Weniger Fehltage bei AOK-Versicherten in Rheinland-Pfalz
n-tv
AOK-Versicherte in Rheinland-Pfalz waren 2025 seltener krankgeschrieben. Der Krankenstand sank auf 6,5 Prozent – vor allem Muskel- und Skeletterkrankungen verursachten viele Fehltage.
AOK-Versicherte in Rheinland-Pfalz waren 2025 seltener krankgeschrieben. Der Krankenstand sank auf 6,5 Prozent – vor allem Muskel- und Skeletterkrankungen verursachten viele Fehltage.
Eisenberg (dpa/lrs) - Der Krankenstand der bei der AOK versicherten Beschäftigten in Rheinland-Pfalz ist im Jahr 2025 leicht zurückgegangen. "Bei den beruflichen Fehlzeiten war ein rückläufiger Trend zu erkennen", sagte die AOK-Vorstandsvorsitzende Martina Niemeyer. "Dabei gesunken sind auch die Arbeitsunfähigkeitstage je Erkrankungsfall."
Wie aus dem aktuellen Gesundheitsbericht der Krankenkasse hervorgeht, lag der Krankenstand im vergangenen Jahr bei AOK-Mitgliedern in Betrieben in Rheinland-Pfalz bei 6,5 Prozent. Im Jahr zuvor hatte er noch 6,7 Prozent betragen. Bundesweit sank der Wert ebenfalls leicht von 6,5 auf 6,4 Prozent.
Insgesamt meldeten sich laut Bericht knapp zwei Drittel der AOK-Mitglieder mindestens einmal krank und damit geringfügig weniger als im Jahr 2024. Pro Mitglied wurden 2025 durchschnittlich 23,8 Tage Arbeitsunfähigkeit registriert. Das entspricht einem Rückgang von 3,0 Prozent gegenüber 2024. Die durchschnittliche Dauer einer Krankmeldung lag bei 10,4 Kalendertagen und verringerte sich damit um 1,9 Prozent.
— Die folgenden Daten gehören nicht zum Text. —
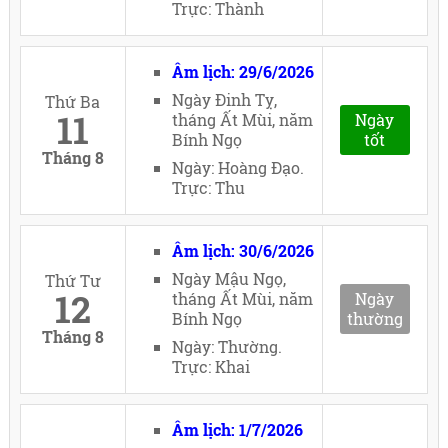
Trực: Thành
Âm lịch: 29/6/2026
Ngày Đinh Tỵ,
Thứ Ba
11
tháng Ất Mùi, năm
Ngày
Bính Ngọ
tốt
Tháng 8
Ngày: Hoàng Đạo.
Trực: Thu
Âm lịch: 30/6/2026
Ngày Mậu Ngọ,
Thứ Tư
12
tháng Ất Mùi, năm
Ngày
Bính Ngọ
thường
Tháng 8
Ngày: Thường.
Trực: Khai
Âm lịch: 1/7/2026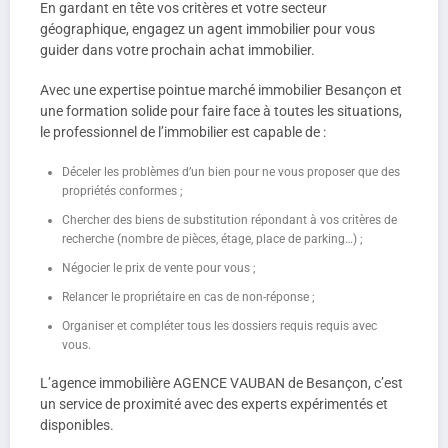
En gardant en tête vos critères et votre secteur
géographique, engagez un agent immobilier pour vous
guider dans votre prochain achat immobilier.
Avec une expertise pointue marché immobilier Besançon et
une formation solide pour faire face à toutes les situations,
le professionnel de l’immobilier est capable de :
Déceler les problèmes d’un bien pour ne vous proposer que des
propriétés conformes ;
Chercher des biens de substitution répondant à vos critères de
recherche (nombre de pièces, étage, place de parking…) ;
Négocier le prix de vente pour vous ;
Relancer le propriétaire en cas de non-réponse ;
Organiser et compléter tous les dossiers requis requis avec
vous.
L’agence immobilière AGENCE VAUBAN de Besançon, c’est
un service de proximité avec des experts expérimentés et
disponibles.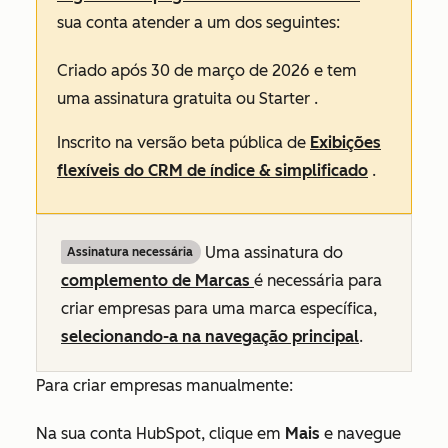
sua conta atender a um dos seguintes:
Criado após 30 de março de 2026 e tem
uma assinatura
gratuita
ou
Starter
.
Inscrito na versão beta pública de
Exibições
flexíveis do CRM de índice & simplificado
.
Uma assinatura do
Assinatura necessária
complemento de Marcas
é necessária para
criar empresas para uma marca específica,
selecionando-a na navegação principal
.
Para criar empresas manualmente:
Na sua conta HubSpot, clique em
Mais
e navegue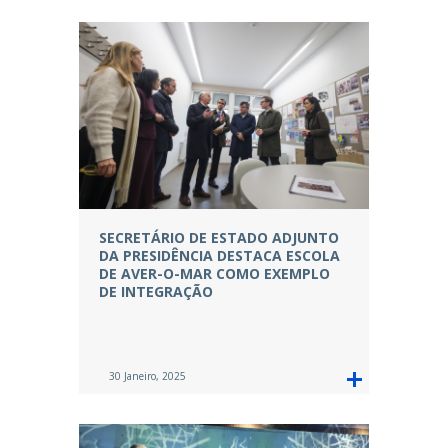
SECRETÁRIO DE ESTADO ADJUNTO
DA PRESIDÊNCIA DESTACA ESCOLA
DE AVER-O-MAR COMO EXEMPLO
DE INTEGRAÇÃO
30 Janeiro, 2025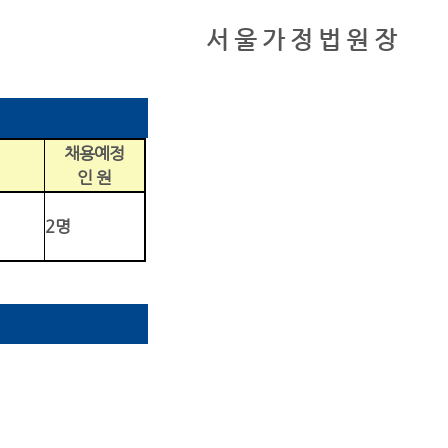
서 울 가 정 법 원 장
채용예정
인 원
2
명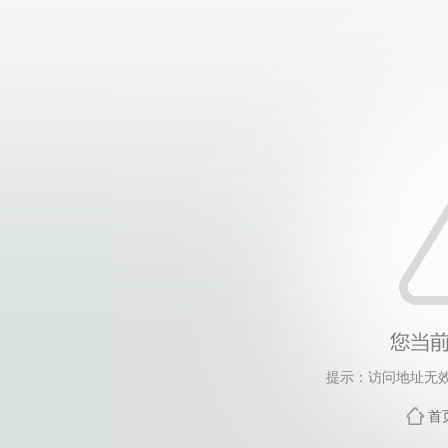
提示：访问地址无效，d
首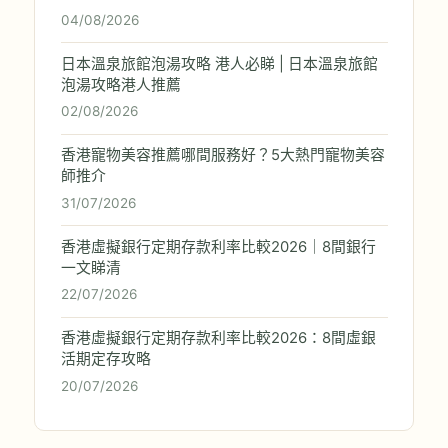
04/08/2026
日本溫泉旅館泡湯攻略 港人必睇 | 日本溫泉旅館
泡湯攻略港人推薦
02/08/2026
香港寵物美容推薦哪間服務好？5大熱門寵物美容
師推介
31/07/2026
香港虛擬銀行定期存款利率比較2026｜8間銀行
一文睇清
22/07/2026
香港虛擬銀行定期存款利率比較2026：8間虛銀
活期定存攻略
20/07/2026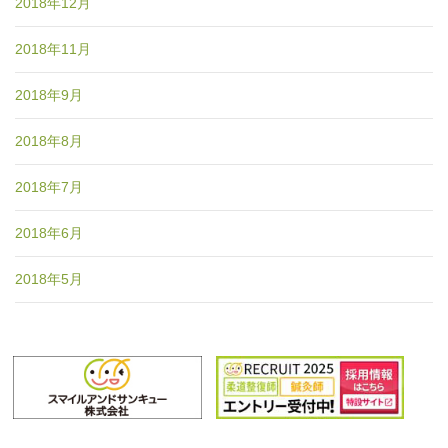
2018年12月
2018年11月
2018年9月
2018年8月
2018年7月
2018年6月
2018年5月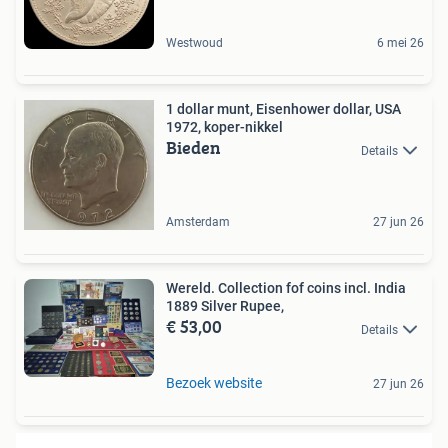
Westwoud
6 mei 26
1 dollar munt, Eisenhower dollar, USA
1972, koper-nikkel
Bieden
Details
Amsterdam
27 jun 26
Wereld. Collection fof coins incl. India
1889 Silver Rupee,
€ 53,00
Details
Bezoek website
27 jun 26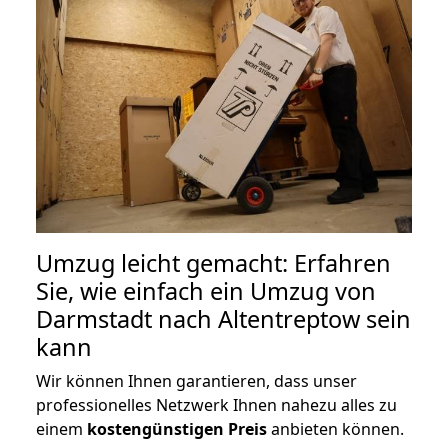
Umzug leicht gemacht: Erfahren
Sie, wie einfach ein Umzug von
Darmstadt nach Altentreptow sein
kann
Wir können Ihnen garantieren, dass unser
professionelles Netzwerk Ihnen nahezu alles zu
einem
kostengünstigen
Preis
anbieten können.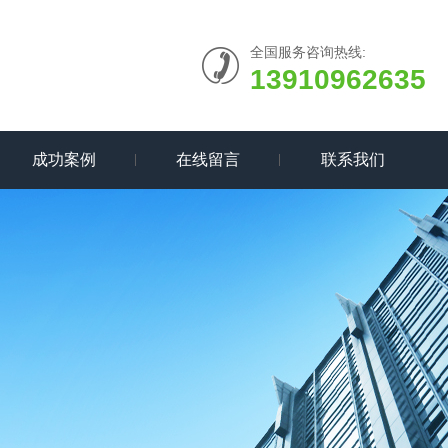
全国服务咨询热线:
13910962635
成功案例
在线留言
联系我们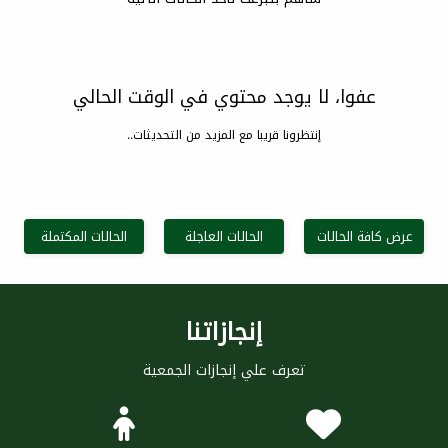
عفوا، لا يوجد محتوي في الوقت الحالي
إنتظرونا قريبا مع المزيد من التحديثات..
عرض كافة الحالات
الحالات العاجلة
الحالات المكتملة
إنجازاتنا
تعرف علي إنجازات الجمعية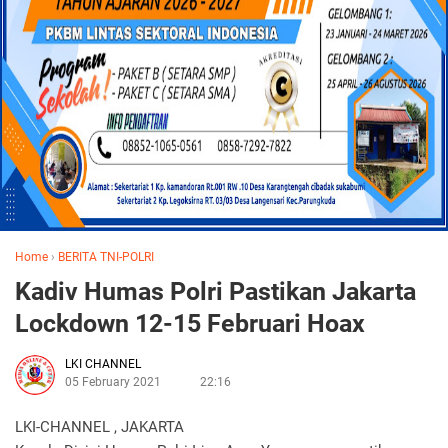
Home
›
BERITA TNI-POLRI
Kadiv Humas Polri Pastikan Jakarta
Lockdown 12-15 Februari Hoax
LKI CHANNEL
05 February 2021
22:16
LKI-CHANNEL , JAKARTA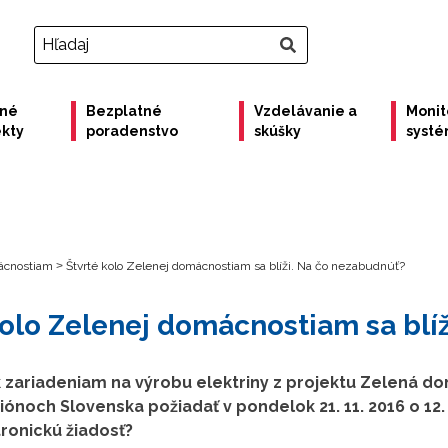
ené
Bezplatné
Vzdelávanie a
Monit
ekty
poradenstvo
skúšky
syst
ácnostiam
>
Štvrté kolo Zelenej domácnostiam sa blíži. Na čo nezabudnúť?
kolo Zelenej domácnostiam sa blí
 zariadeniam na výrobu elektriny z projektu Zelená
ónoch Slovenska požiadať v pondelok 21. 11. 2016 o 12. 
tronickú žiadosť?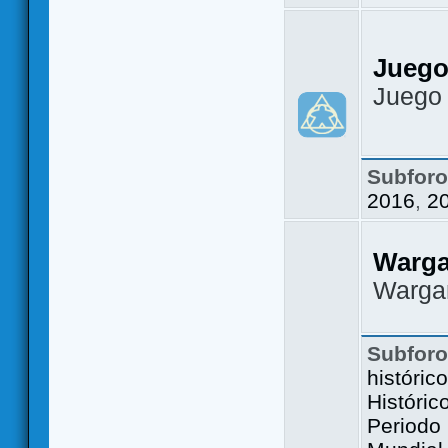
Juego
Juego
Subfor
2016
,
2
Warg
Warga
Subfor
históric
Históric
Periodo 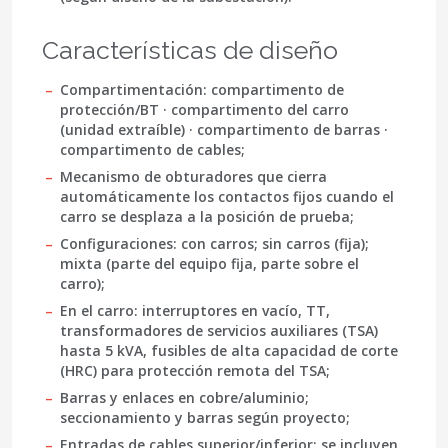
Características de diseño
Compartimentación: compartimento de
protección/BT · compartimento del carro
(unidad extraíble) · compartimento de barras ·
compartimento de cables;
Mecanismo de obturadores que cierra
automáticamente los contactos fijos cuando el
carro se desplaza a la posición de prueba;
Configuraciones: con carros; sin carros (fija);
mixta (parte del equipo fija, parte sobre el
carro);
En el carro: interruptores en vacío, TT,
transformadores de servicios auxiliares (TSA)
hasta 5 kVA, fusibles de alta capacidad de corte
(HRC) para protección remota del TSA;
Barras y enlaces en cobre/aluminio;
seccionamiento y barras según proyecto;
Entradas de cables superior/inferior; se incluyen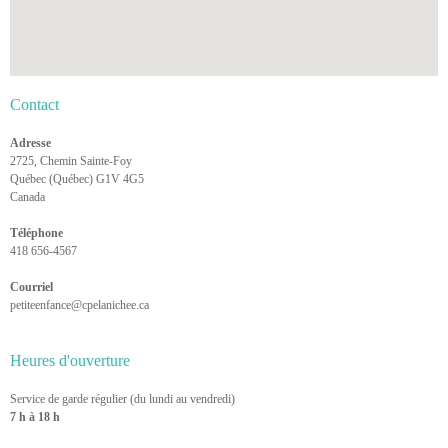
Contact
Adresse
2725, Chemin Sainte-Foy
Québec (Québec) G1V 4G5
Canada
Téléphone
418 656-4567
Courriel
petiteenfance@cpelanichee.ca
Heures d'ouverture
Service de garde régulier (du lundi au vendredi)
7 h à 18 h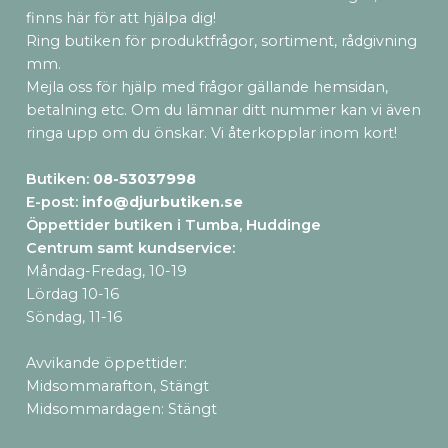
finns här för att hjälpa dig!
Ring butiken för produktfrågor, sortiment, rådgivning
mm.
Mejla oss för hjälp med frågor gällande hemsidan,
betalning etc. Om du lämnar ditt nummer kan vi även
ringa upp om du önskar. Vi återkopplar inom kort!
Butiken:
08-53037998
E-post:
info@djurbutiken.se
Öppettider butiken i Tumba, Huddinge
Centrum samt kundservice
:
Måndag-Fredag, 10-19
Lördag 10-16
Söndag, 11-16
Avvikande öppettider:
Midsommarafton, Stängt
Midsommardagen: Stängt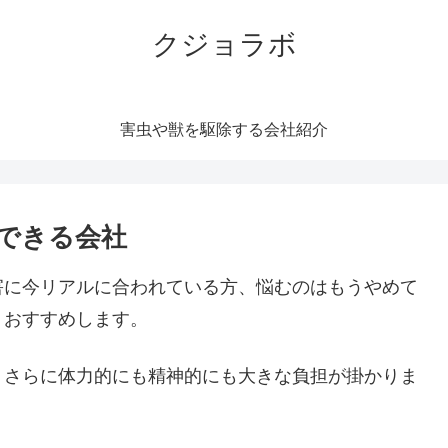
クジョラボ
害虫や獣を駆除する会社紹介
できる会社
害に今リアルに合われている方、悩むのはもうやめて
くおすすめします。
。さらに体力的にも精神的にも大きな負担が掛かりま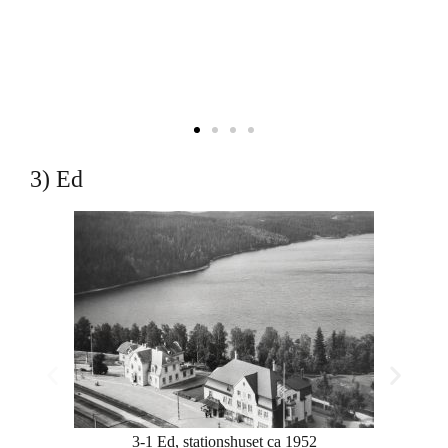
3) Ed
3-1 Ed, stationshuset ca 1952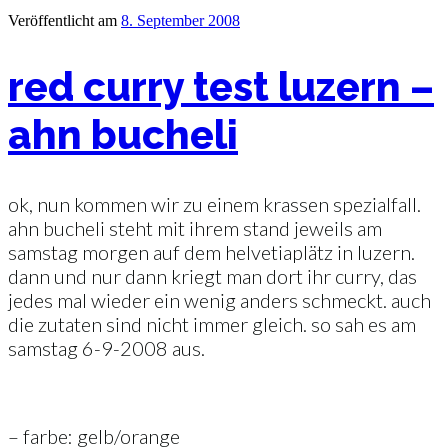
Veröffentlicht am
8. September 2008
red curry test luzern –
ahn bucheli
ok, nun kommen wir zu einem krassen spezialfall.
ahn bucheli steht mit ihrem stand jeweils am
samstag morgen auf dem helvetiaplätz in luzern.
dann und nur dann kriegt man dort ihr curry, das
jedes mal wieder ein wenig anders schmeckt. auch
die zutaten sind nicht immer gleich. so sah es am
samstag 6-9-2008 aus.
– farbe: gelb/orange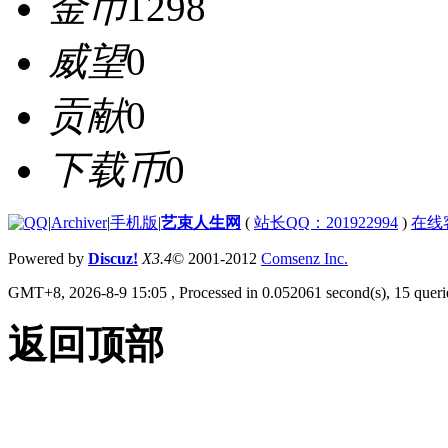
金币
1298
威望
0
贡献
0
下载币
0
|
Archiver
|
手机版
|
艺束人生网
(
站长QQ：201922994
)
在线
Powered by
Discuz!
X3.4
© 2001-2012
Comsenz Inc.
GMT+8, 2026-8-9 15:05
, Processed in 0.052061 second(s), 15 querie
返回顶部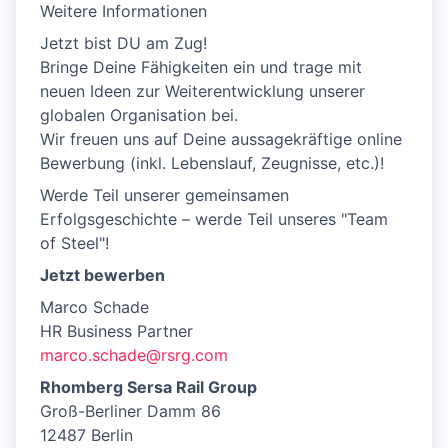
Weitere Informationen
Jetzt bist DU am Zug!
Bringe Deine Fähigkeiten ein und trage mit
neuen Ideen zur Weiterentwicklung unserer
globalen Organisation bei.
Wir freuen uns auf Deine aussagekräftige online
Bewerbung (inkl. Lebenslauf, Zeugnisse, etc.)!
Werde Teil unserer gemeinsamen
Erfolgsgeschichte – werde Teil unseres "Team
of Steel"!
Jetzt bewerben
Marco Schade
HR Business Partner
marco.schade@rsrg.com
Rhomberg Sersa Rail Group
Groß-Berliner Damm 86
12487 Berlin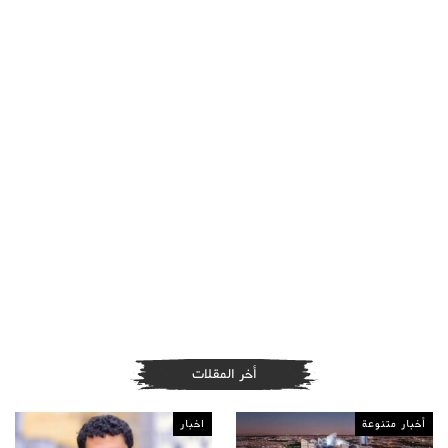
أخر المقلات
أخبار متنوعة
اخبار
Betrachtet man die Fehlzeiten, verursachten Muskel- und Skeletterkrankungen mit 20,5 Prozent den größten Anteil der Arbeitsunfähigkeitstage, wie die AOK mitteilte. Dahinter folgten Atemwegserkrankungen (14,8 Prozent), psychische Erkrankungen (12,0 Prozent) sowie Verletzungen (9,6 Prozent).